I’m so caught up worrying about what will happen rather than being present with what is happening. Even though I am sitting still in the sense that I haven’t packed up my Corolla and moved across the country in three years, I am not sitting still in my mind. I feel guilty that I can sit here on my cozy couch, drinking hot coffee, while typing up all my complaints. Complaints of things that haven’t even happened yet. When in fact, I have a home, my family is alive, I have food and water, and I have the space and peace to create work about my life. It is so unfair to those who do not. I often think about how hard I am trying to make it as an artist and then I imagine artists in Palestine or Ukraine, are they even alive? Where is their chance to tell their story? Where is their chance to have a normal struggle?
It is conflicting and uncomfortable to have negative feelings about one’s own life while also being incredibly grateful for it. I’m starting to realize that must be how a lot of people are feeling these days. And I think that is okay. We are capable of many emotions, we are capable of feeling existential dread for those in war torn countries while also being pissed off that the printer isn’t working. Although this type of thinking will give you some perspective, maybe that’s what we need. I’m grappling with ideas on how to create work about this dualism. How do I make something of importance when I don’t feel like I have anything important to say in the grand scheme of things?
Sitting still and slowing down. What do we have if not right now? Coming out of winter and into the spring, our bodies naturally want to begin to move and explore. On the contrary to physically sitting still, I think movement in one’s body creates space for the mind to be present. That is something I have to remind myself when I create excuses to not go on a hike or for a bike ride. Move your body but don’t run from things. That is my lesson here, to myself and to anyone else struggling with these inner conflicts. Maybe being home feels different this time because I am supposed to learn how to stand still, stay put for a while and see what happens.
This newsletter was a bit rambly but it is something I have been thinking about lately. I hope it helps you feel more seen if you’re struggling with similar thoughts and feelings about the world.
Thanks for taking time to sit still and read my bs. Love ya!
Autumn
If you’re interested in prints of my work, check out my shop here.
Well said, Autumn! You speak for many, many of us and can express what we are thinking and feeling so insightfully. Back in the 60's, as we were going through humungous changes with women's rights and Vietnam War, I decided not to have children and "bring them into a world like this". Occasionally, I mean rarely, do I regret that decision.

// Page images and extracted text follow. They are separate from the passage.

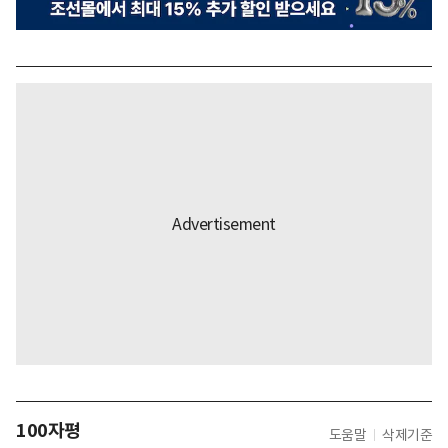
100자평
도움말
삭제기준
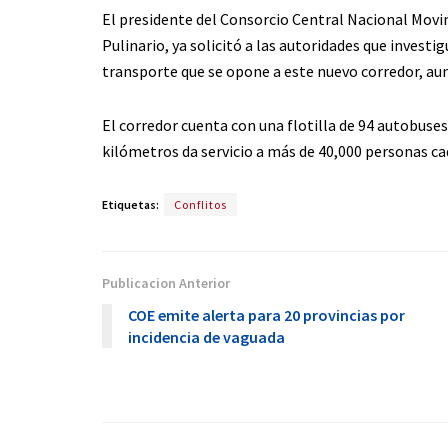
El presidente del Consorcio Central Nacional Movi
Pulinario, ya solicitó a las autoridades que investi
transporte que se opone a este nuevo corredor, aun
El corredor cuenta con una flotilla de 94 autobuses 
kilómetros da servicio a más de 40,000 personas cad
Etiquetas:
Conflitos
Publicacion Anterior
COE emite alerta para 20 provincias por
incidencia de vaguada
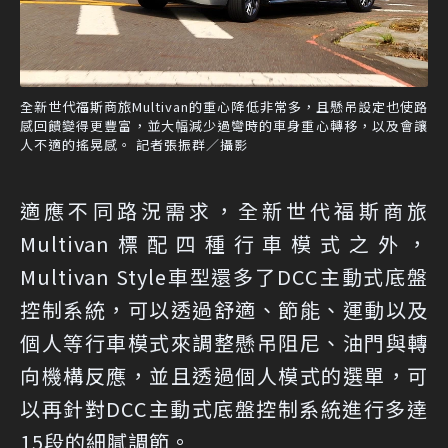
全新世代福斯商旅Multivan的重心降低非常多，且懸吊設定也使路
感回饋變得更豐富，並大幅減少過彎時的車身重心轉移，以及會讓
人不適的搖晃感。 記者張振群／攝影
適應不同路況需求，全新世代福斯商旅
Multivan標配四種行車模式之外，
Multivan Style車型還多了DCC主動式底盤
控制系統，可以透過舒適、節能、運動以及
個人等行車模式來調整懸吊阻尼、油門與轉
向機構反應，並且透過個人模式的選單，可
以再針對DCC主動式底盤控制系統進行多達
15段的細膩調節。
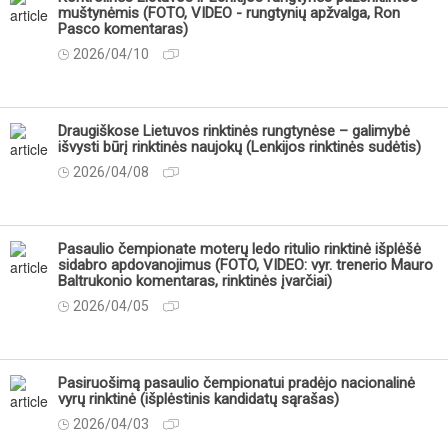
muštynėmis (FOTO, VIDEO - rungtynių apžvalga, Ron
Pasco komentaras)
2026/04/10
Draugiškose Lietuvos rinktinės rungtynėse – galimybė
išvysti būrį rinktinės naujokų (Lenkijos rinktinės sudėtis)
2026/04/08
Pasaulio čempionate moterų ledo ritulio rinktinė išplėšė
sidabro apdovanojimus (FOTO, VIDEO: vyr. trenerio Mauro
Baltrukonio komentaras, rinktinės įvarčiai)
2026/04/05
Pasiruošimą pasaulio čempionatui pradėjo nacionalinė
vyrų rinktinė (išplėstinis kandidatų sąrašas)
2026/04/03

I helped raise my sister's five children who I just visited in FL (all now in the 60's). This time it's even worse. But kids born in the 70's survived, had good lives, had children..life goes on. This too will end. We resist like we did in the 60's. Boston expects 1 million protesters on April 5. Brian and I will be there!
P.S. you don't have to move, just travel! Stay in the present moment, too! Best, Brenda
I feel ya! I travel as much as I can to get out of my hometown. I still have plans to live somewhere else. I trust it will happen!